You can find problems and my solutions on my website already, and this year’s organizers were kind of enough to post already the official solutions from the Problem Selection Committee. So what follows are merely my opinions on the problems, and my thoughts on them.

First, comments on the individual problems. (Warning: spoilers follow.)

  1. This is a standard functional equation, which is quite routine for students with experience. In general, I don’t really like to put functional equations as opening problems to exams like the IMO or USAJMO, since students who have not seen a functional equation often have a difficult time understanding the problem statement.
  2. This is the first medium geometry problem that the IMO has featured since 2012 (the year before the so-called “Geoff rule” arose). I think it’s genuinely quite tricky to do using only vanilla synthetic methods, like the first official solution. In particular, the angle chasing solution was a big surprise to me because my approach (and many other approaches) start by eliminating the points {P_1} and {Q_1} from the picture, while the first official solution relies on them deeply. (For example one mightt add {X = PB_1 \cap AB} and {Y = QA_1 \cap AB} and noting {P_1CXA} and {Q_1CYB} are cyclic so it is equivalent to prove {T = PX \cap QY} lies on the radical axis of {\triangle CXA} and {\triangle CYB}). That said, I found that the problem succumbs to barycentric coordinates and I will be adding it as a great example to my bary handout.
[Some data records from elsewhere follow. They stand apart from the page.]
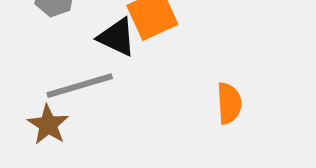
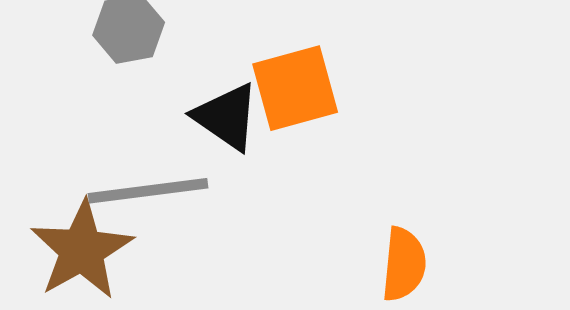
brown star: (48, 125) -> (82, 250), size x1.4

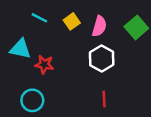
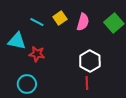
cyan line: (39, 18) -> (37, 22), moved
white hexagon: (102, 58) -> (90, 61), moved

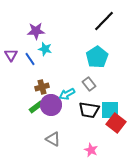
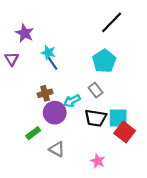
purple star: (36, 31) -> (25, 33), moved, turned 30
blue line: (30, 59) -> (53, 63), moved
green rectangle: (36, 107) -> (33, 133), moved

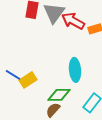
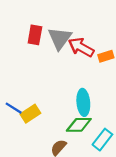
green diamond: (59, 95) -> (79, 125), moved

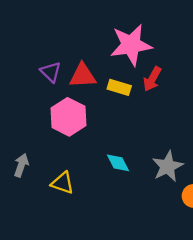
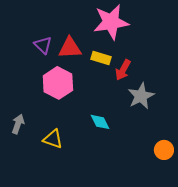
red arrow: (152, 79) -> (123, 70), moved
gray star: (168, 166) -> (141, 96), moved

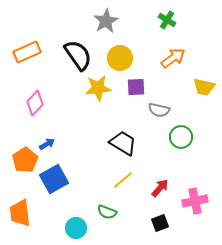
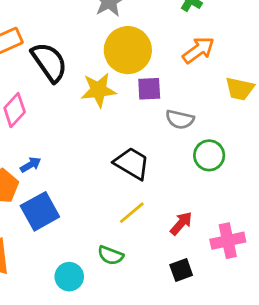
black semicircle: (78, 55) -> (49, 62), moved
yellow circle: (120, 58) -> (128, 50), size x1.4

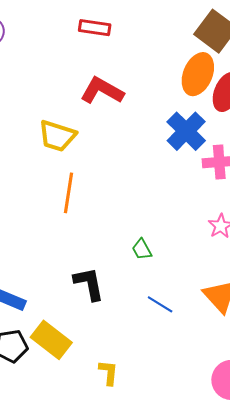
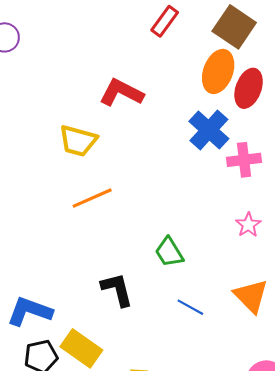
red rectangle: (95, 28) -> (165, 21), moved, turned -60
orange line: (68, 193) -> (92, 198), turned 60
green trapezoid: (142, 249) -> (169, 252), size x1.4

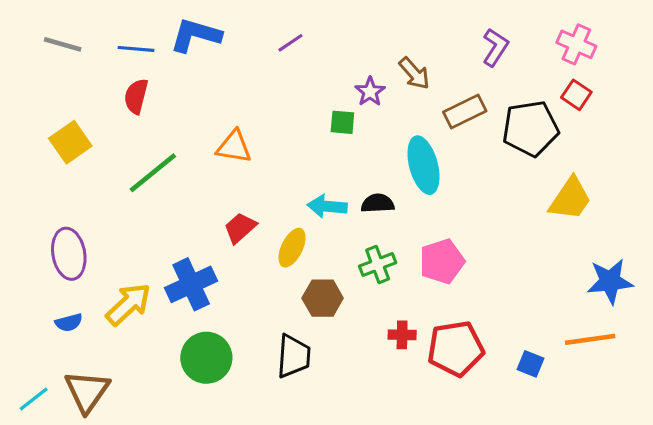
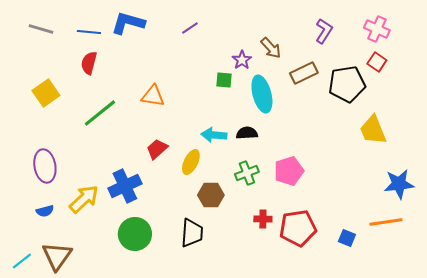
cyan ellipse: (423, 165) -> (262, 94), moved
yellow trapezoid: (570, 199) -> (373, 130), turned 124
The USA students seem to have preferred to use moving points, or Menelaus theorem (which in this case was just clumsier bary).
  3. I actually felt the main difficulty of the problem was dealing with the artificial condition. Basically, the problem is about performing an operation while trying to not disconnect the graph. However, this “connectedness” condition, together with a few other necessary weak hypotheses (namely: not a clique, and has at least one odd-degree vertex) are lumped together in a misleading way, by specifying 1010 vertices of degree 1009 and 1009 vertices of degree 1010. This misleads contestants into, say, splitting the graph into the even and odd vertices, while hiding the true nature of the problem. I do think the idea behind the problem is quite cute though, despite being disappointed at how it was phrased. Yang Liu suggested to me this might have been better off at the IOI, where one might ask a contestant to output a sequence of moves reducing it to a tree (or assert none exist).
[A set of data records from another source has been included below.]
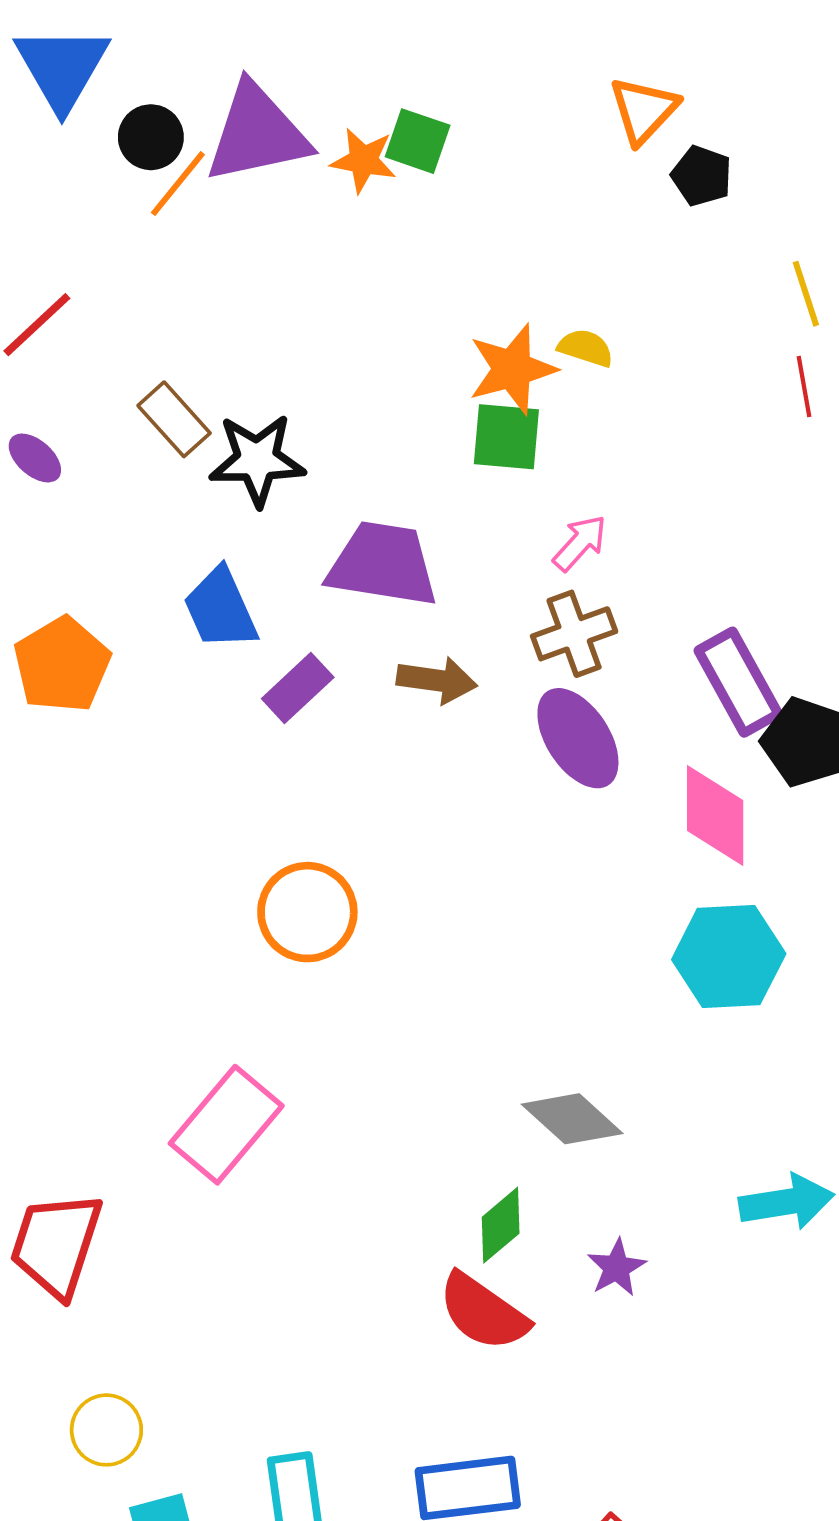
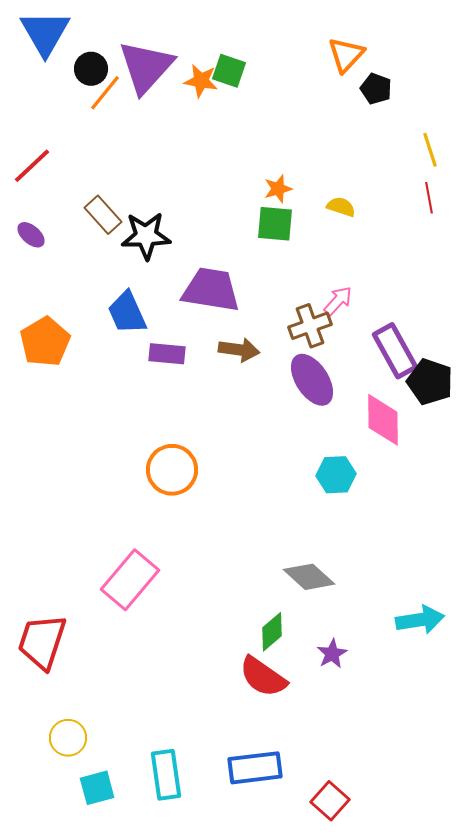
purple triangle: (257, 133) -> (146, 67), turned -36
yellow semicircle: (586, 348) -> (341, 207), moved
orange star: (512, 369) -> (278, 189), size x0.6
pink arrow: (580, 543) -> (338, 301), moved
purple rectangle: (298, 688) -> (167, 354), turned 48
cyan hexagon: (729, 957) -> (336, 475), moved, size x0.7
  4. I liked the problem (and I found the connection to group theory amusing), though I think it is pretty technical for an IMO 1/4. Definitely on the hard side for inexperienced countries.
  5. This problem was forwarded to the USAMO chair and then IMO at my suggestion, so I was very happy to see it on the exam. I think it’s a natural problem statement that turns out to have an unexpecetdly nice solution. (And there is actually a natural interpretation of the statement via a Turing machine.) However, I thought it was quite easy for the P5 position (even easier than IMO 2008/5, say).
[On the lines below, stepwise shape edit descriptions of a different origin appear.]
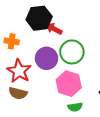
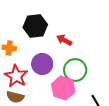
red arrow: (54, 29) -> (64, 40), moved
green circle: (72, 52) -> (75, 70), moved

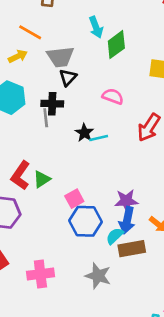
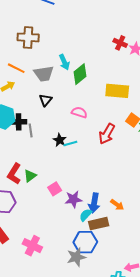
gray trapezoid: (60, 57) -> (44, 74), moved
black cross: (52, 104) -> (19, 122), moved
purple star: (126, 201) -> (73, 199), moved
blue hexagon: (86, 221) -> (85, 242), moved
pink cross: (40, 274) -> (32, 246), turned 36
gray star: (98, 276) -> (76, 257), moved, turned -30

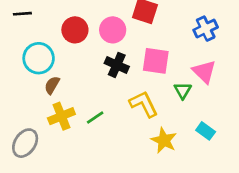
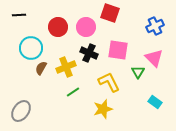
yellow cross: (61, 116) -> (66, 67), moved
yellow star: (164, 140) -> (103, 109), moved, turned 30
  6. A geometry problem from one of my past students Anant Mudgal. Yang and I both solved it very quickly with complex numbers, so it was a big surprise to us that none of the USA students did. I think this problem is difficult but not “killer”; easier than last year’s IMO 2018/6 but harder than IMO 2015/3.

For gold-level contestants, I think this was the easiest exam to sweep in quite a few years, and I confess during the IMO to wondering if we had a small chance at getting a full 252 (until I found out that the marking scheme deducted a point on P2). Problem 2 is tricky but bary-able, and Problem 5 is quite easy. Furthermore neither Problem 3 or Problem 6 are “killers” (the type of problem that gets fewer than 20 solves, say). So a very strong contestant would really have 3 hours each day to work on a Problem 3 or Problem 6 which is not too nightmarish. I was actually worried for a while that the gold cutoff might be as high as 34 points (five problems), but I was just being silly.